Adâlet Lazım
Her şey zıddıyla kâimdir. Sıcaktan bunalan insan serinliği arar. Üşüdüğümüzde ısınmak isteriz. Zulmün olduğu yerde adâlet diye bağırız da keyfimizin yerinde olduğu zaman adâlet aklımıza gelmez. Tam da bu ahval içinde “adâlet”in terazisine çıkmak gerekir. Ne var ki kaçıyoruz bu teraziden.
Adâlet, hakkın teslim edilmesidir. Eğer bir hakkı sahibine hemen teslim etmiyorsanız, geçen her süre içinde siz “adl” sıfatına karşı geliyorsunuz ve zulmediyorsunuz demektir. Kâinatta her şey yerli yerinde ve bir intizam içinde yaratılmıştır. Günümüzde en çok şikâyet konusu adâlettir. Dokunduğumuz herkes bir memnuniyetsizlik içindedir. Niçin böyle olduk? Bu hal yeni midir, yoksa her devir bu durum var mıydı? Adâlet olmadan nasıl yaşanır? Bakın şairimiz Özdemir Asaf ne diyor:
“İnsansız adâlet olmaz
Adâletsiz insan olur mu?
Olur, olmaz olur mu?
Ama, olmaz olsun”
Adâlet şahsî bir talep olamaz. Adâletin tüm varlık âlemini ve insanlığı alakadar ettiğini bilmemiz gerekir. Tüm varlık aynı kudretin eliyle bir düzen içinde ise biz de o düzeni bozmadan yaşamak zorundayız. Adâlet zincirinin halkasını kim koparırsa sonraki adâletsizliklerin de sebebi odur. Bu, tam tersi bir durum için de geçerli. Kim bir iyiliği başlatırsa sonraki iyiliklerde de onun payı vardır. Bu adâlet duygusu ile kendimiz için istediğimiz bir şeyi, bizim dışımızdakiler için de isteyebiliyorsak âdiliz. Yalnız kendisi, dostu ve yakınları için bir talepte bulunan kişi tüm evrenden koparak, tüm varlık âleminin nizamının dışına çıkarak hareket etmiş olacaktır. Hepimizi var eden Allah’ın kurduğu bu nizam “adl” sıfatıyla işliyor.

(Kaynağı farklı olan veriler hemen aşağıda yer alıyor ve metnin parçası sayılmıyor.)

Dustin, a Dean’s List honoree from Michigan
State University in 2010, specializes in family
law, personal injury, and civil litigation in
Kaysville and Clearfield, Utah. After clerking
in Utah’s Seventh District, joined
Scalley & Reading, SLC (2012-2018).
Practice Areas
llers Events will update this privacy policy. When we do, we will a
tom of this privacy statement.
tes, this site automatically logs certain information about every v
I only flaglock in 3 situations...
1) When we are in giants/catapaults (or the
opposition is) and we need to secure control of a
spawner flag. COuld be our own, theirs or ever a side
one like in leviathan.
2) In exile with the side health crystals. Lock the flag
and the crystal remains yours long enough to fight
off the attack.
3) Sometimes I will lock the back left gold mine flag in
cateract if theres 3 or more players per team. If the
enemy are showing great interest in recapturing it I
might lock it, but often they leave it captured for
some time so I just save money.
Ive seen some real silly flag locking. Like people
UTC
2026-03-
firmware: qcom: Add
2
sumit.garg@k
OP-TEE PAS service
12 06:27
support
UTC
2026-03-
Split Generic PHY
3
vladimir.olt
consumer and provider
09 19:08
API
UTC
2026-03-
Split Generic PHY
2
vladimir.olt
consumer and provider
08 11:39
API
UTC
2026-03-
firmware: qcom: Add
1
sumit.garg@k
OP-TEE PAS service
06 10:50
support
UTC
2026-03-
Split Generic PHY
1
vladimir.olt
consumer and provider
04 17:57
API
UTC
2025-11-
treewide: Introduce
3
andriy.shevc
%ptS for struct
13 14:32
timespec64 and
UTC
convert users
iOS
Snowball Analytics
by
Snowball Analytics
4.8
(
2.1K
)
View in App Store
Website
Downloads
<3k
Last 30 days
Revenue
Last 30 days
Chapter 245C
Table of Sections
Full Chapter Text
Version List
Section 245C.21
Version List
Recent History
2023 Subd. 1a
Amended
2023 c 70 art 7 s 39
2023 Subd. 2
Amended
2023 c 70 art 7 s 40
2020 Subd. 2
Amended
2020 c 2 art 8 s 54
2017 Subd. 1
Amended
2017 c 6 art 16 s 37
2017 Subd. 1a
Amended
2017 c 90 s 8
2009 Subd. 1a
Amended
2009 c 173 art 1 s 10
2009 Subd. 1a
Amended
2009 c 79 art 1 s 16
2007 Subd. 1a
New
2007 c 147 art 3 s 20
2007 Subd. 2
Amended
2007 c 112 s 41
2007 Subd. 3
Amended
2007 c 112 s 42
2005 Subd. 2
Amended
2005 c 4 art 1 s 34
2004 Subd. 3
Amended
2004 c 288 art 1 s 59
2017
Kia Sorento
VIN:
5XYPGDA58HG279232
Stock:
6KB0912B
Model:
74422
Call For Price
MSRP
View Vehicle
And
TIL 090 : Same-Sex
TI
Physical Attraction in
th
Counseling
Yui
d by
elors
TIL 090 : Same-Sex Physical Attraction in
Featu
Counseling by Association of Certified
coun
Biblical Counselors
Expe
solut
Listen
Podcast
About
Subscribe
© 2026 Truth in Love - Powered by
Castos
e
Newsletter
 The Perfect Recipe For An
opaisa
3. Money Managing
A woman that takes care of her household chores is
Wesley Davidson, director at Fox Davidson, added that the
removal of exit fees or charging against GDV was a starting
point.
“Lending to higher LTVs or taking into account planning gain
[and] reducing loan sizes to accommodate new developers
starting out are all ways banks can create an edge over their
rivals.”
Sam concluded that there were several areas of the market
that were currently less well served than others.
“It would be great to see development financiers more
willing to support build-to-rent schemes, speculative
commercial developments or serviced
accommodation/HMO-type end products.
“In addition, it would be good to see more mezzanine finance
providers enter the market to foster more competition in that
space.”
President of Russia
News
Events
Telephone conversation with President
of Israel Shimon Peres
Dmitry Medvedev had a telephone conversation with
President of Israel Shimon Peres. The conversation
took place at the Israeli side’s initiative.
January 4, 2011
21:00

Adâletsiz bir dünya yoktur, âdil olmayan insanlar ve yöneticiler vardır. Allah, her şeyi ölçülü yaratmıştır. Gözü doymayan, bencil, merhametten yoksun ve büyüklük taslayan nice insanın eli hakkın terazisini bozmaya çalışıyor. “Bana dokunmayan yılan bin yaşayasın” sözü her nasıl olmuşsa söz varlığımıza girmiş, girmekle de kalmamış ve bazılarımızın karakteri haline gelmiştir. Bugün içinde bulunduğumuz toplumda, çalıştığımız kurumlarda bu sözü, karakteri haline getiren nice menfaatperest vardır. Cahiliye devrindeki putperestlik, günümüzde menfaatperestliğe bırakmıştır yerini. “Tapan, tapınan, taparcasına seven” anlamlarını ihtiva eden perest, en güzel anlamı şu kelimeyle birlikte kullanıldığında buluyor: hakperest.
Bizler maalesef kaybediyoruz, büyük kayıp içindeyiz. Hakperest miyiz, yoksa menfaatperest miyiz? Neyi çok seviyorsak, neyi ne için terk ediyorsak, ne için adâlet bekliyorsak onun emrindeyiz demektir. Adâleti en çok da devletten bekliyoruz. Devletin dini konusunda yıllardır verilen beyhûde mücadele bize adâlet getirmedi. Oysa hepimizi memnun edecek şey adâletti. Şimdi geldiğimiz nokta şu: Devletin dini adâlettir.
Adâleti zıddıyla hatırlıyoruz ama zıddını yaşamadan adâlet diyemiyoruz. Canımızın yanmasını bekliyoruz adâlet demek için. Canı yananları görmüyoruz. İftiraya maruz kalan bir dostumuz için şahitlik yapmaktan kaçıyoruz. Sessiz kalıyoruz. Hak için konuşamıyoruz. Üst komşumuza geçmiş olsun diyemiyoruz. Korkularımız Allah için değil, işimizin ve düzenimizin bozulmasından endişe ettiğimiz için. Haksızlığa maruz kalan birisi, yanındakilerden destek almak için “Öyle değil mi, beni en iyi siz tanırsınız, konuşur musunuz?” gibi ifadeler ile yöneliyor dost bildiklerine. Onlar da “Bizi karıştırma, ne desek ki…” gibi saçma bir karşılık verdiğinde adâletten yana değil de kimden yana tavır almış olurlar? Söyleyelim o zaman, Peygamberimiz, "zulme susanın dilsiz şeytan olduğunu, onun da zulme iştirak edip ortak olduğunu" söylemiştir.
Şimdi önümüzde iki sıfat var: âdil ve zâlim. Tercih sizin ama bugün zâlim ve güçlü olabilirsin ama bir gün adâlet sana da lazım olacak!
(Not: Bundan sonra köşemde her hafta bir kitap önerim olacak. Bu haftaki kitabımız Kemal Sayar’ın “Biraz Yağmur Kimseyi İncitmez” isimli kitabıdır. Ben okuyorum, sizin de okumanızı tavsiye ederim.)